The admission comes from the author of the snippet itself, Andreas Lundblad, a Java developer at Palantir, and one of the highest-ranked contributors to StackOverflow, a Q&A website for programming-related topics. An academic paper [PDF] published in 2018 identified a code snippet Lundblad posted on the site as the most copied Java code taken from StackOverflow and then re-used in open source projects. The code snippet was provided as an answer to a StackOverflow question posted in September 2010. The code snippet printed byte counts (123,456,789 bytes) in a human-readable format, like 123.5 MB. Academics found that this code had been copied and embedded in more than 6,000 GitHub Java projects, more than any other StackOverflow Java snippet. In a blog post published last week, Lundblad admitted that the code was flawed and that it incorrectly converted byte counts into human-readable formats. Lundblad said he revisited the code after learning of the academic paper and its results. He looked at the code again and published a corrected version on his blog.
StackOverflow code sometimes contains security bugs
But while Lundblad’s code snippet contained a trivial conversion bug that only resulted in slightly inaccurate file size estimations, things could have been much worse. The code could have contained a security flaw, for example. If it did, then fixing all the vulnerable applications would have taken months or years, leaving users exposed to attacks. Even if it is universally understood that copy-pasting code from StackOverflow is a bad idea, developers still do it.

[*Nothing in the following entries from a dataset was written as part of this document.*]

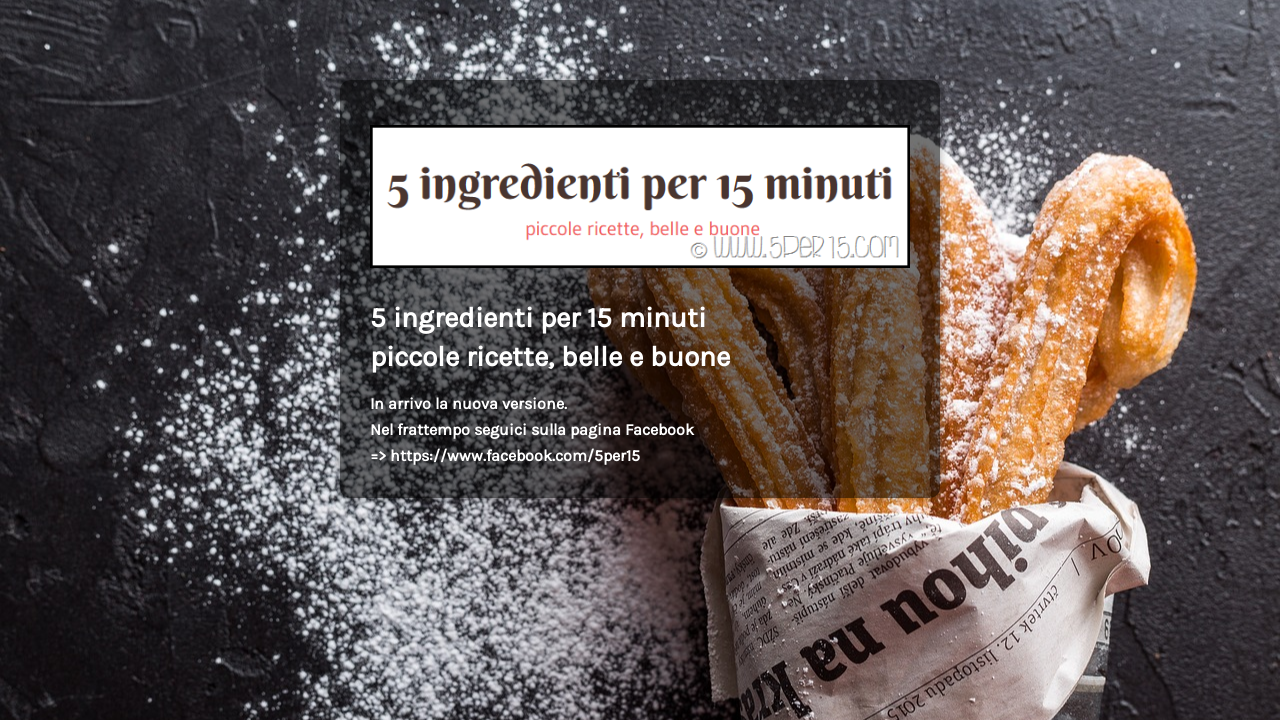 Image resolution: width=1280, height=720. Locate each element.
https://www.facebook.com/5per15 (515, 455) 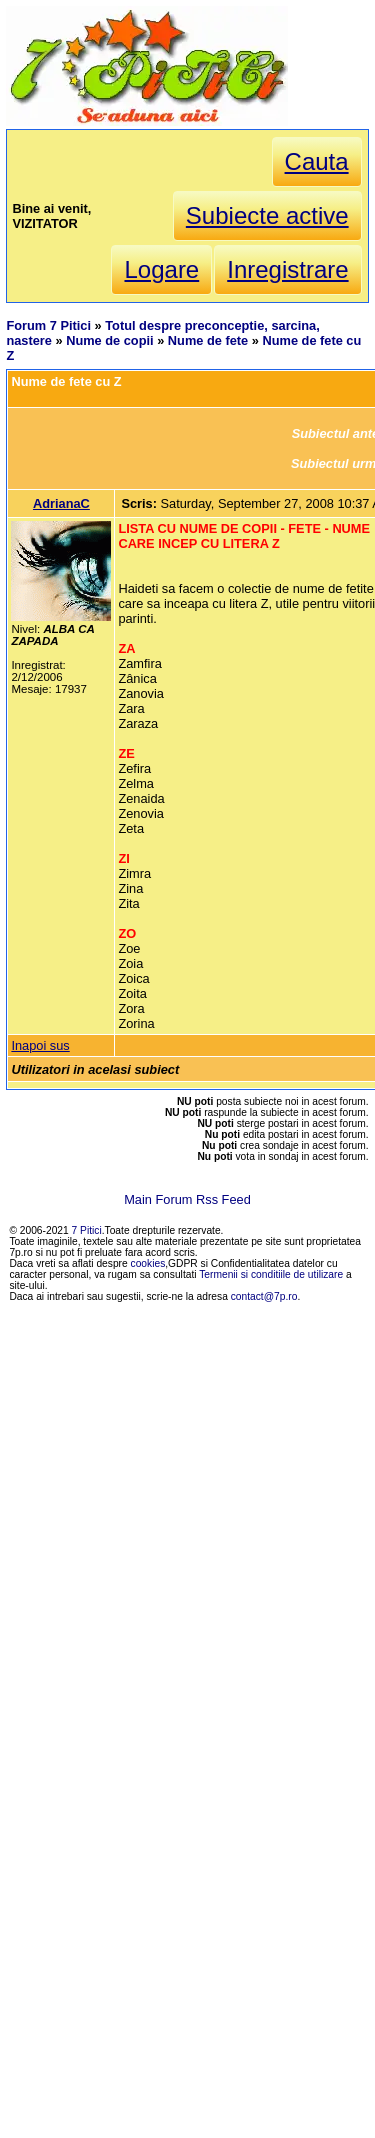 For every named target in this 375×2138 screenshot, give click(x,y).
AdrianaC (61, 503)
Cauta (317, 161)
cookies (148, 1263)
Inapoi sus (40, 1045)
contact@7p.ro (264, 1296)
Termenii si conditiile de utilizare (271, 1274)
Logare (161, 269)
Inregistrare (287, 269)
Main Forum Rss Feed (187, 1199)
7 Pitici (87, 1230)
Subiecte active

The 2018 research paper showed just how widespread this practice was in the Java ecosystem, revealing that the vast majority of developers who copied popular StackOverflow answers didn’t even bother to credit their source. Software developers who copy code from StackOverflow without attribution are effectively hiding from fellow coders that they’ve introduced unvetted code inside a project. This might sound like an overly alarmistic statement, but a different academic research project published in October 2019 [PDF] showed that StackOverflow code snippets do contain vulnerabilities – and that this is not just an urban myth that developers use to scare each other. The research paper found major security flaws in 69 of the most popular C++ code snippets posted on StackOverflow in the past ten years. Researchers said they found these 69 vulnerable code snippets in a total of 2,859 GitHub projects, showing how one bad StackOverflow answer could wreak damage across an entire ecosystem of open source apps.